O governante salientou também que a aposta promocional da região é sobretudo nos mercados tradicionais [inglês e alemão] que “registam crescimento”, adiantando ser necessário “melhorar o nacional e o francês” e recuperar o escandinavo, tendo o executivo reforçado as verbas nesta área, que passou de 4,2 milhões de euros para oito milhões.

Questionado sobre a vinda de novas companhias aéreas para a Madeira, disse que o executivo insular “vai fazer todo o possível para introduzir mais uma companhia para operar em novembro”, estando também a negociar com a Transavia.

Sobre o facto de alguns operadores marítimos estarem a recusar utilizar o novo cais acostável no Funchal, que custou cerca de 23 milhões de euros, uma obra que foi criticada quando Miguel Albuquerque era presidente da Câmara do Funchal, o líder madeirense afirmou que a região “não está a vender” esta infraestrutura nas ações promocionais.

O presidente do Governo assegurou que “mantém a mesma posição” sobre a infraestrutura, recordando que um estudo científico realizado na altura concluiu que “as questões de segurança só estavam garantidas com uma construção a sul, co prolongamento do molhe da Pontinha [porto do Funchal] em 400 metros”.

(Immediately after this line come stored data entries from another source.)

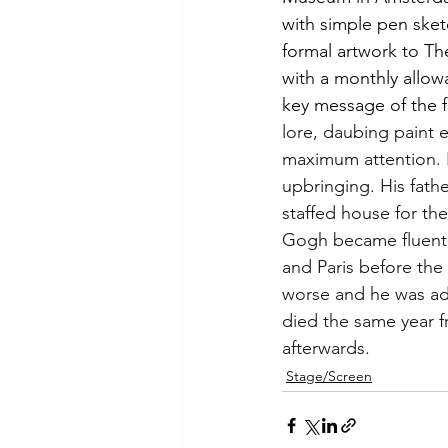
with simple pen sket
formal artwork to Th
with a monthly allow
key message of the 
lore, daubing paint 
maximum attention. B
upbringing. His fathe
staffed house for th
Gogh became fluent i
and Paris before the 
worse and he was adm
died the same year 
afterwards. 
Stage/Screen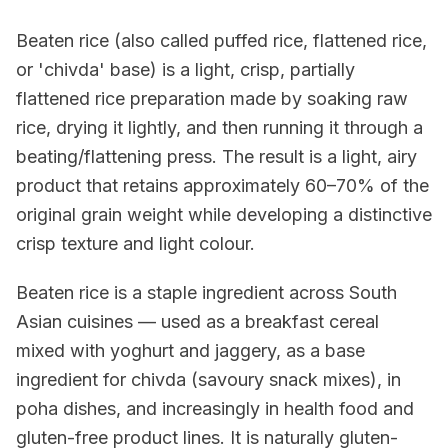
Beaten rice (also called puffed rice, flattened rice,
or 'chivda' base) is a light, crisp, partially
flattened rice preparation made by soaking raw
rice, drying it lightly, and then running it through a
beating/flattening press. The result is a light, airy
product that retains approximately 60–70% of the
original grain weight while developing a distinctive
crisp texture and light colour.
Beaten rice is a staple ingredient across South
Asian cuisines — used as a breakfast cereal
mixed with yoghurt and jaggery, as a base
ingredient for chivda (savoury snack mixes), in
poha dishes, and increasingly in health food and
gluten-free product lines. It is naturally gluten-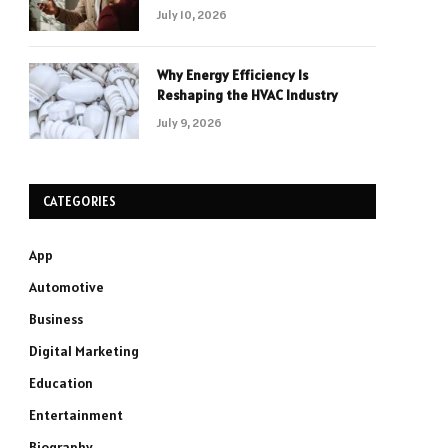
July 10, 2026
Why Energy Efficiency Is
Reshaping the HVAC Industry
July 9, 2026
CATEGORIES
App
Automotive
Business
Digital Marketing
Education
Entertainment
Biography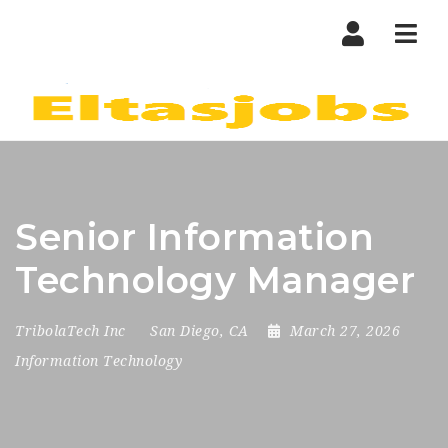
Nav
Senior Information
Technology Manager
TribolaTech Inc
San Diego, CA
March 27, 2026
Information Technology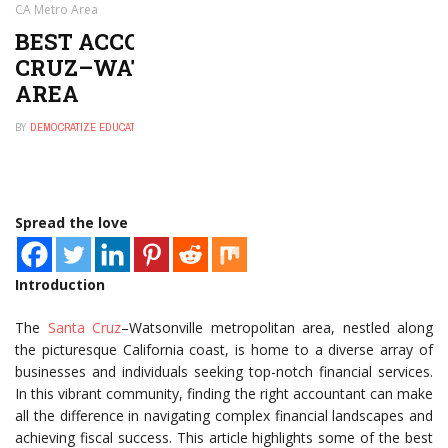
CA Metro Area
BEST ACCOUNTANTS IN SANTA
CRUZ–WATSONVILLE, CA METRO
AREA
BY
DEMOCRATIZE EDUCATION
MARCH 6, 2025
0
Spread the love
Introduction
The
Santa Cruz
–Watsonville metropolitan area, nestled along
the picturesque California coast, is home to a diverse array of
businesses and individuals seeking top-notch financial services.
In this vibrant community, finding the right accountant can make
all the difference in navigating complex financial landscapes and
achieving fiscal success. This article highlights some of the best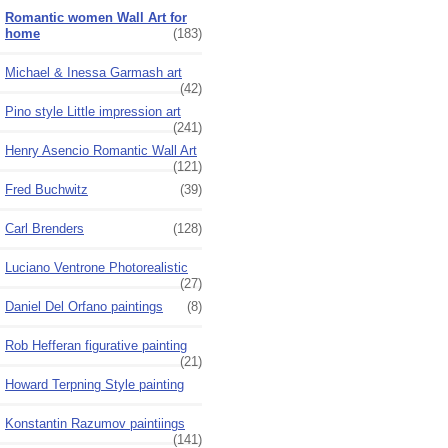
Romantic women Wall Art for
home
(183)
Michael & Inessa Garmash art
(42)
Pino style Little impression art
(241)
Henry Asencio Romantic Wall Art
(121)
Fred Buchwitz
(39)
Carl Brenders
(128)
Luciano Ventrone Photorealistic
(27)
Daniel Del Orfano paintings
(8)
Rob Hefferan figurative painting
(21)
Howard Terpning Style painting
Konstantin Razumov paintiings
(141)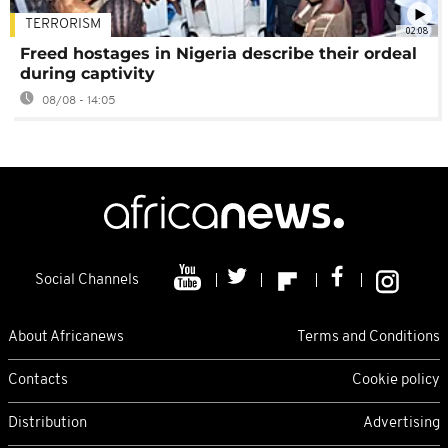
TERRORISM
02:08
Freed hostages in Nigeria describe their ordeal
during captivity
08/08 - 14:05
Social Channels
About Africanews
Terms and Conditions
Contacts
Cookie policy
Distribution
Advertising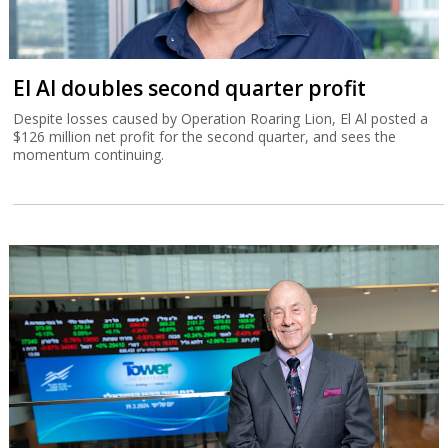
El Al doubles second quarter profit
Despite losses caused by Operation Roaring Lion, El Al posted a
$126 million net profit for the second quarter, and sees the
momentum continuing.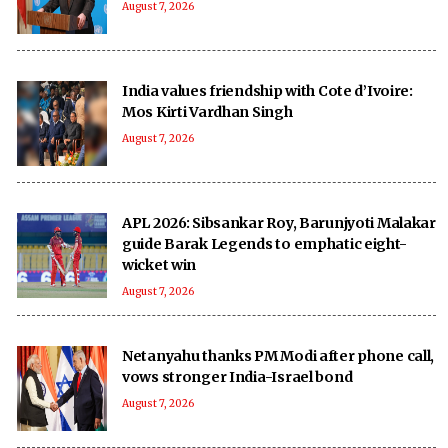
August 7, 2026
India values friendship with Cote d’Ivoire:
Mos Kirti Vardhan Singh
August 7, 2026
APL 2026: Sibsankar Roy, Barunjyoti Malakar
guide Barak Legends to emphatic eight-
wicket win
August 7, 2026
Netanyahu thanks PM Modi after phone call,
vows stronger India-Israel bond
August 7, 2026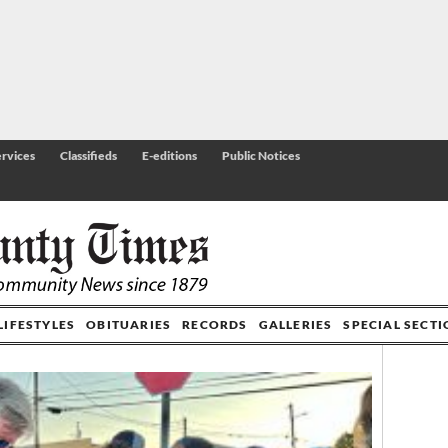
rvices
Classifieds
E-editions
Public Notices
LIFESTYLES
OBITUARIES
RECORDS
GALLERIES
SPECIAL SECT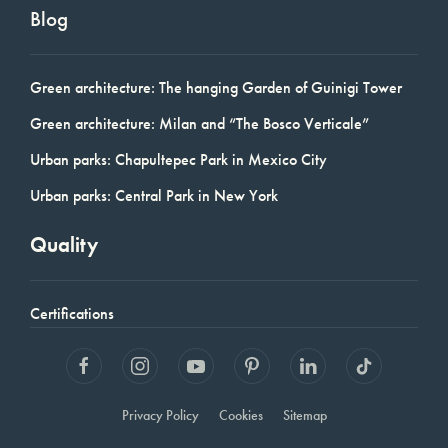
Blog
Green architecture: The hanging Garden of Guinigi Tower
Green architecture: Milan and “The Bosco Verticale”
Urban parks: Chapultepec Park in Mexico City
Urban parks: Central Park in New York
Quality
Certifications
Privacy Policy
Cookies
Sitemap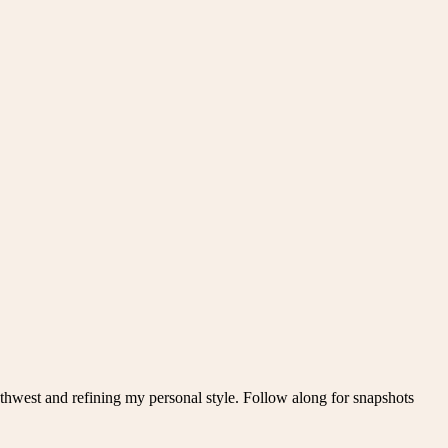
thwest and refining my personal style. Follow along for snapshots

Albuquerque complementou que o cancelamento das escalas está relacionado com as obras no cais norte, que deverão estar concluídas no final do ano, defendendo que, no futuro, é preciso “conceber uma obra estratégica para a Madeira, a ampliação da obra da Pontinha”.

Ainda referiu que a responsável da Administração dos Portos da Madeira (APRAM), Alexandra Mendonça, que transitou do anterior executivo regional e se mantém em funções porque “não faz saneamentos políticos”.

Durante mais de duas horas, Miguel Albuquerque ainda falou sobre a precariedade laboral na hotelaria porque “os trabalhadores não são escravos”, o projeto de construção do novo hotel no quarteirão do Savoy que “pode ser alterado e melhorado”, a linha marítima com o território continental que tem cinco interessados, devendo o processo de analise das propostas concluído a 30 de novembro, e os sucessivos adiamentos da operação do avião cargueiro.